« Adama » est une fable cosmopolite, tant par sa forme que par son fond. Entre peinture, effet stop motion, 3D et autre figures graphiques, la technique évolue selon la complexité ou l’atmosphère de l’action. Ce choix hybride de narration visuelle sert énormément le film, qui au final et de bonne facture, souvent très esthétique, et toujours très expressif au niveau des émotions.
S’il fallait le qualifier en un mot, on retiendrait probablement, la mixité. Par le rendu final dont je viens de parler, et plus précisément par sa portée spirituelle. 1916, alors que l’Europe est à feu et à sang, il existe dans le monde des contrées suffisamment reculées pour ne pas être affectées. C’est le cas du village d’Adama, encaissé dans les vallées en Afrique, où le mode de vie est peu concerné par l’emprise occidentale. Jusqu’au jour où, Samba, son frère décide de quitter sa terre natale pour rejoindre l’autre monde, pourtant craint de la communauté, celui des Nassaras. Adama se lance alors à sa poursuite.

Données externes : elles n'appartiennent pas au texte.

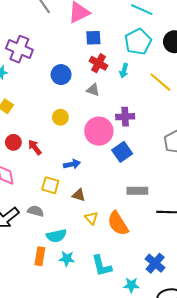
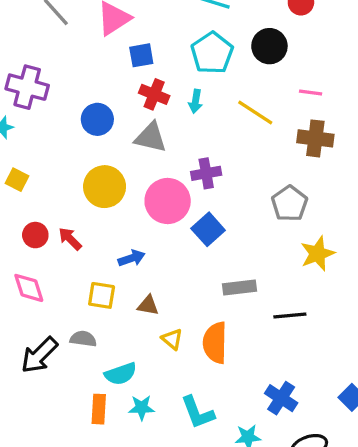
gray triangle: (93, 90) -> (151, 137), size x1.5
yellow circle: (60, 117) -> (105, 187), size x1.6
orange semicircle: (118, 223) -> (215, 343), turned 40

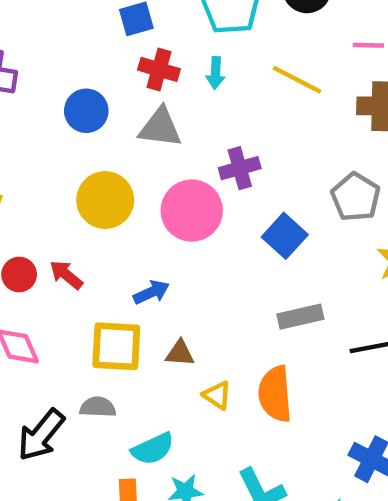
blue square: (208, 229) -> (285, 236), moved
yellow square: (102, 295) -> (116, 346), size x1.4

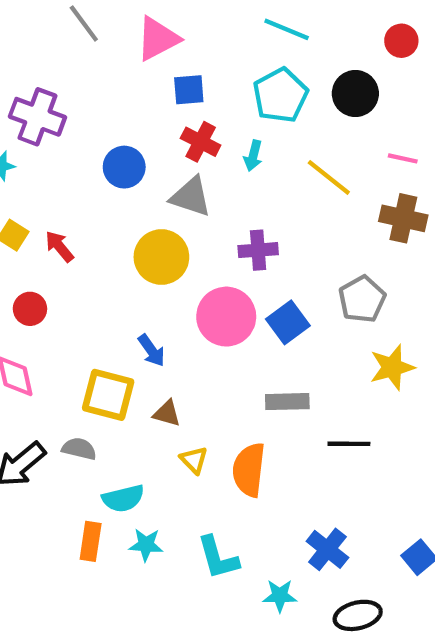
yellow circle: (105, 200) -> (161, 257), moved
pink circle: (192, 211) -> (226, 317), moved
red arrow: (66, 275) -> (59, 246), moved
blue arrow: (151, 292) -> (151, 350), turned 68

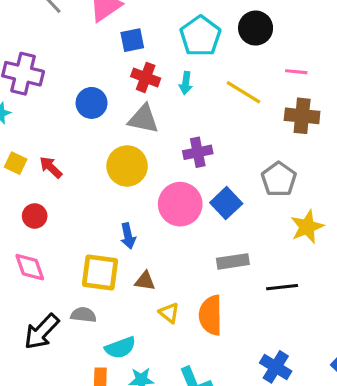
blue arrow: (151, 350) -> (128, 236), turned 30

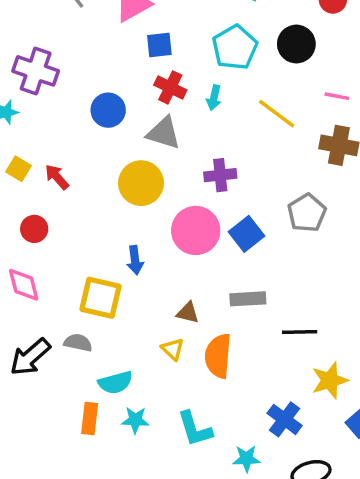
yellow star: (307, 227) -> (330, 380), moved
brown triangle: (145, 281) -> (188, 313), moved

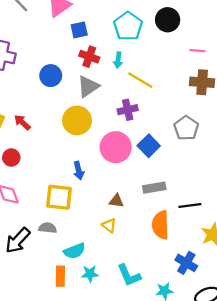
yellow line: (277, 114) -> (140, 80), moved
gray triangle: (164, 133) -> (88, 86), turned -45
orange semicircle: (218, 356) -> (160, 225), moved

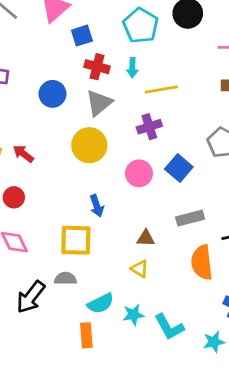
yellow line: (140, 80) -> (161, 90), turned -35
pink circle: (116, 147) -> (139, 173), size x0.7
cyan star: (90, 274) -> (133, 315), moved

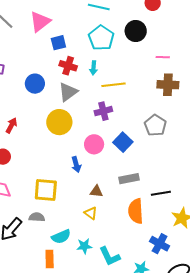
red arrow: (23, 154) -> (11, 125), turned 77
blue arrow: (97, 206) -> (76, 164), moved

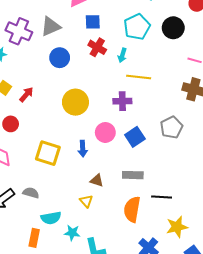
gray triangle: (68, 92) -> (51, 27), moved
yellow square: (46, 190) -> (48, 153), moved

Toute la subtilité de Simon Rouby et de son scénariste Julien Lilty est de créer un récit universel qui repose sur la confrontation deux univers, celui trop confortable où l’on vit et l’autre l’ailleurs aux attraits fantasmés. Le parcours initiatique d’Adama se concentre sur bien plus sur les valeurs humaines que sur un contexte historique réel. Pourtant cette vision « transique toujours au bord de l’irrationnel, s’imprègne d’une dure réalité, le poids des traditions, le pouvoir colonialiste, l’enrôlement souvent « forcé » du peuple africain dans la guerre 14/18.
Certaines scènes sont sublimes, notamment les tranchées à Verdun (les paysages désolés et meurtris, le nuage de gaz…) où là encore la perception de l’horreur touche à immatériel. Bel ensemble également avec les scènes de genre du village, aux tonalités bigarrées de rouge, de jaune et d’orange (la baignade, la cérémonie, la perspective sur les falaises…) Et enfin l’instant très symbolique où Adama veut s’enfuir (ainsi que l’on fait les spectateurs en découvrant « L’arrivée en gare de la Ciotat ») en apercevant l’énorme bateau qui s’approche, la peur de l’inconnu... Toutes ces ambiances flattent l’œil et touchent notre conscience au même titre que la musicalité des dialogues et la musique elle-même (savant mélange de traditionnel et de contemporain).
Rouby et Lilty transforment, la réalité par la vertu des sentiments, Cette vision suggère d’abord la détresse, l’émoi (la séparation, la peur, la mort), puis l’apaisement qu’inspire cet amour fraternel si puissant, la solidarité qui rayonne autour du jeune garçon, transformant ainsi le drame en conte philosophique des plus tonifiants. Avec « Adama », on saisit parfaitement le jeu de l’imagination poétique.